Mike had found it entertaining that some of his colleagues had stated their intention of becoming gardeners until the recession lifted; apparently the only requirements were an empty head and a desire to develop your muscles. Others had said they might be forced into teaching. Mike, at forty-five, had no idea what he would do. First he had to lose everything.
Billy patted Mike on the back, saying, not without an element of patronisation, ‘
I
like you sometimes, Daddy. But I want guitar lessons. So first I’ll need the guitar and the amp, like Tom has.’
Family life could appear chaotic, but theirs was finely organised, with every hour accounted for. As well as attending private schools, his sons had, as far as Mike could recall, tennis, Spanish, piano, swimming, singing and karate lessons, and they frequently attended the cinema, the theatre and football matches. Like most of his friends and acquaintances, Mike’s debts were huge, worth almost two years’ income. But he had always considered them – when he did consider them – to be only another outgoing. Somehow, sometime in the mid-1980s debt stopped being shameful and after 1989 there appeared to be general agreement: capitalism was flourishing and there was no finer and more pleasant way to live but under it, singing and spending.
Mike pushed his plate away.

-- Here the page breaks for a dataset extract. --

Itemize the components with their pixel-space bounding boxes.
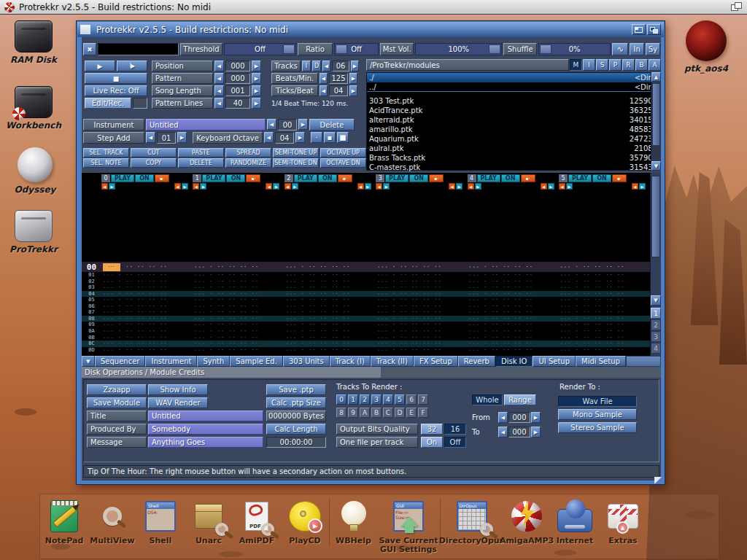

After supper he liked to retire to his room where he was studying Stravinsky, listening to his work piece by piece in the order of its composition while reading about the composer’s life. Once a fortnight he and his pals held a record group, playing music to one another. Recently an irksome sculptor in this gang had looked straight at Mike and mockingly referred to ‘the cult of money’, calling his profession and its office ethic ‘fundamentalist’, because ardent belief was paramount and doubt discouraged.
The sculptor held the condescending and false view that the imagination was only active in art. Mike had been furious but unable to dismiss from his mind the damned man’s remark with regard to how he lived his life. He wondered whether he’d become hard and, like the sculptor, incapable of thinking his way into others’ lives.